## Data extracts
****

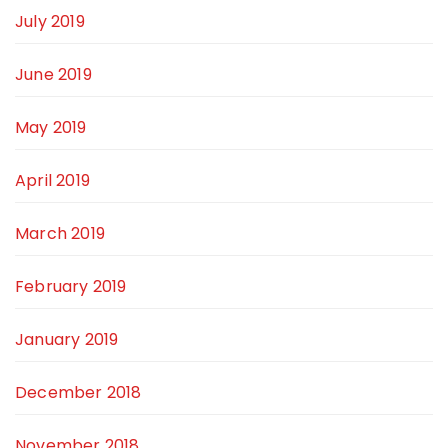
July 2019
June 2019
May 2019
April 2019
March 2019
February 2019
January 2019
December 2018
November 2018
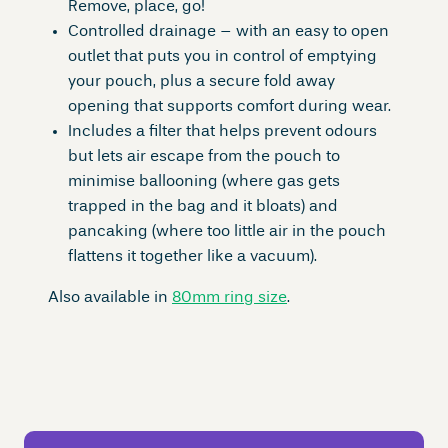
Remove, place, go!
Controlled drainage – with an easy to open
outlet that puts you in control of emptying
your pouch, plus a secure fold away
opening that supports comfort during wear.
Includes a filter that helps prevent odours
but lets air escape from the pouch to
minimise ballooning (where gas gets
trapped in the bag and it bloats) and
pancaking (where too little air in the pouch
flattens it together like a vacuum).
Also available in
80mm ring size
.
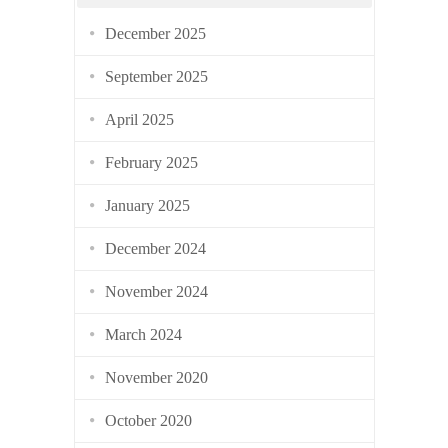
December 2025
September 2025
April 2025
February 2025
January 2025
December 2024
November 2024
March 2024
November 2020
October 2020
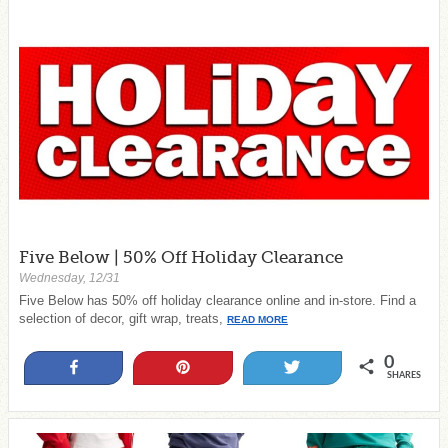
Five Below | 50% Off Holiday Clearance
Wednesday, 12/31
Five Below has 50% off holiday clearance online and in-store. Find a
selection of decor, gift wrap, treats,
READ MORE
0
Share
Pin
Tweet
SHARES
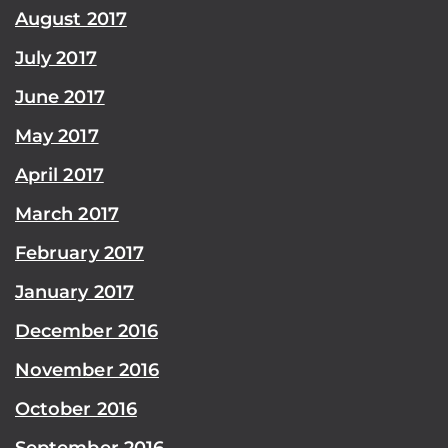
August 2017
July 2017
June 2017
May 2017
April 2017
March 2017
February 2017
January 2017
December 2016
November 2016
October 2016
September 2016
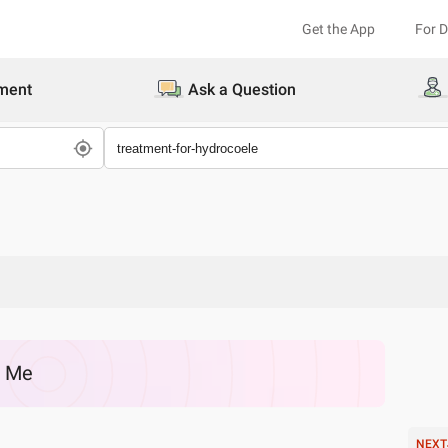
Get the App
For 
ment
Ask a Question
r Me
NEXT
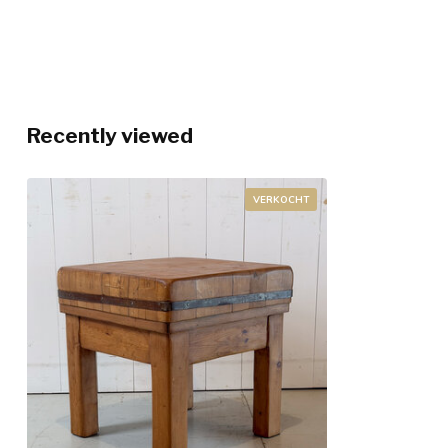
Recently viewed
VERKOCHT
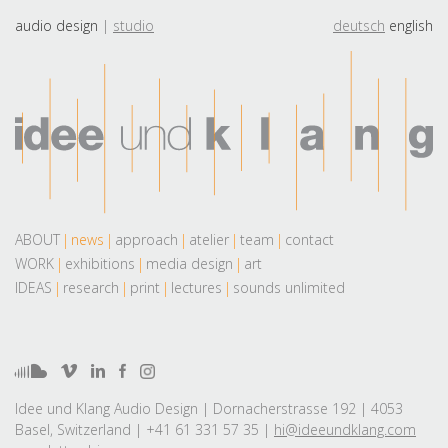
audio design
studio
deutsch
english
ABOUT
news
approach
atelier
team
contact
WORK
exhibitions
media design
art
IDEAS
research
print
lectures
sounds unlimited
Idee und Klang Audio Design | Dornacherstrasse 192 | 4053
Basel, Switzerland | +41 61 331 57 35 |
hi@ideeundklang.com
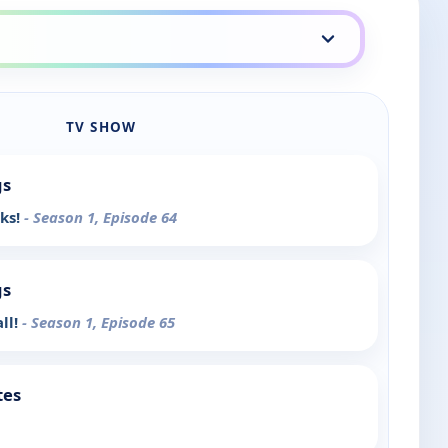
TV SHOW
gs
nks!
- Season 1, Episode 64
gs
ll!
- Season 1, Episode 65
tes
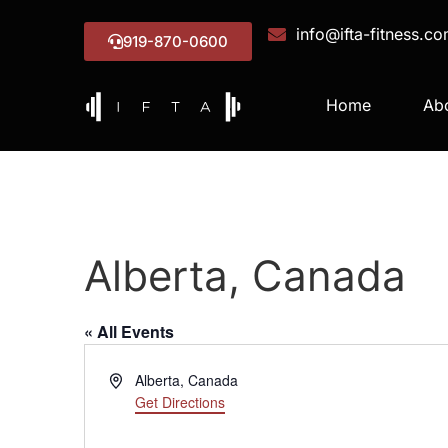
info@ifta-fitness.c
919-870-0600
Home
Ab
Alberta, Canada
« All Events
Address
Alberta
,
Canada
Get Directions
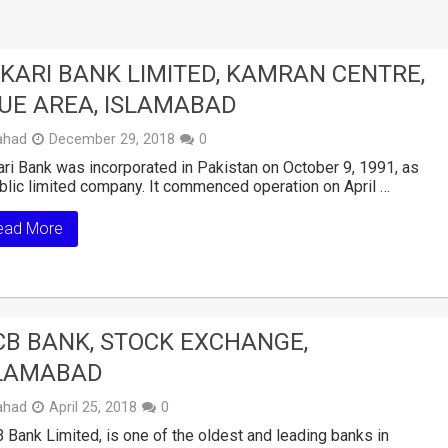
KARI BANK LIMITED, KAMRAN CENTRE,
UE AREA, ISLAMABAD
ahad
December 29, 2018
0
ri Bank was incorporated in Pakistan on October 9, 1991, as
blic limited company. It commenced operation on April …
ead More
B BANK, STOCK EXCHANGE,
LAMABAD
ahad
April 25, 2018
0
Bank Limited, is one of the oldest and leading banks in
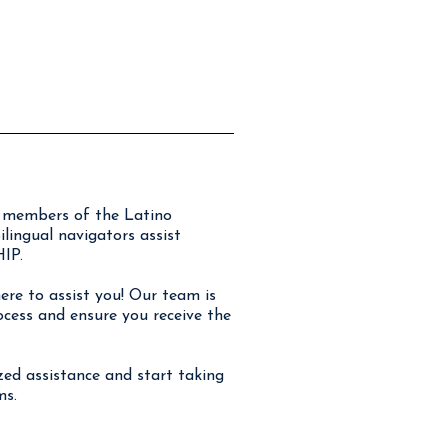
or members of the Latino
ingual navigators assist
IP.
re to assist you! Our team is
ocess and ensure you receive the
ized assistance and start taking
ms.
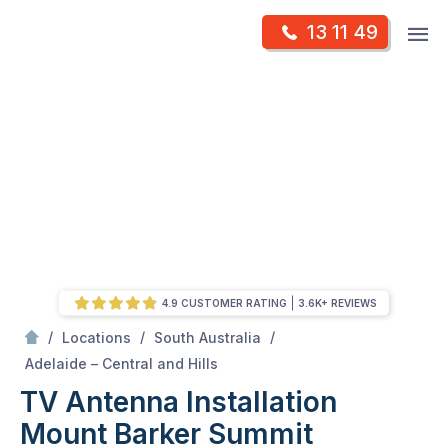
Skip
Op
13 11 49
to
Mr Antenna
m
content
Skip
to
content
4.9 CUSTOMER RATING
3.6K+ REVIEWS
/
/
/
Locations
South Australia
/
Mount barker summit
Adelaide – Central and Hills
TV Antenna Installation
Mount Barker Summit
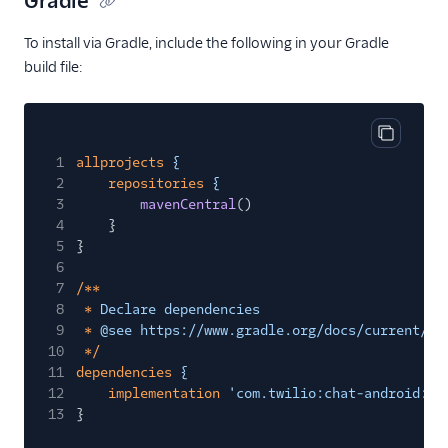
Gradle
To install via Gradle, include the following in your Gradle
build file:
Copy cod
1
allprojects
{
2
repositories
{
3
mavenCentral
()
4
}
5
}
6
7
/**
8
*
Declare dependencies
9
*
@see https://www.gradle.org/docs/current/us
10
*/
11
dependencies
{
12
implementation
'com.twilio:chat-android:7.
13
}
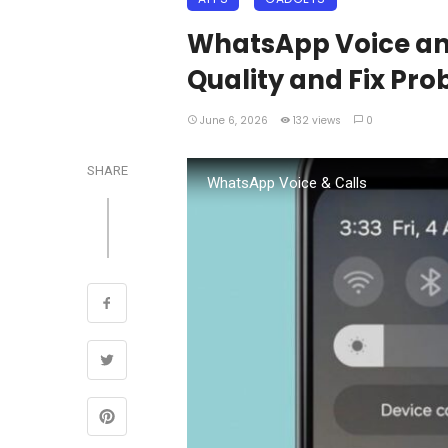
WhatsApp Voice and
Quality and Fix Pr
June 6, 2026
132 views
0
SHARE
WhatsApp Voice & Calls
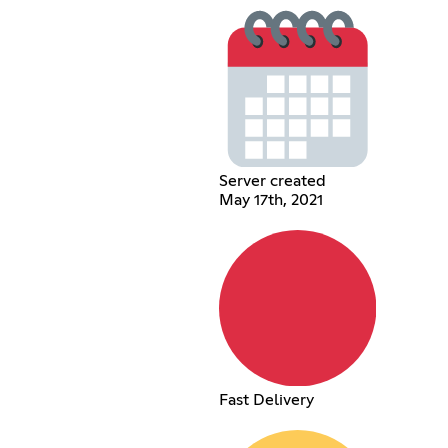
Server created
May 17th, 2021
Fast Delivery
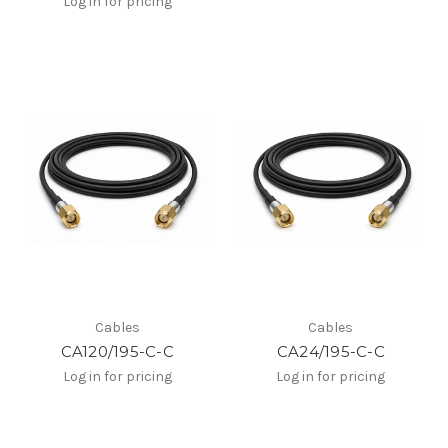
Log in for pricing
Cables
Cables
CA120/195-C-C
CA24/195-C-C
Log in for pricing
Log in for pricing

****

## Problem requirements
Locate the string "that" in the listing above and copy every line where it occurs.

## Exercise result
outlet that puts you in control of emptying
opening that supports comfort during wear.
Includes a filter that helps prevent odours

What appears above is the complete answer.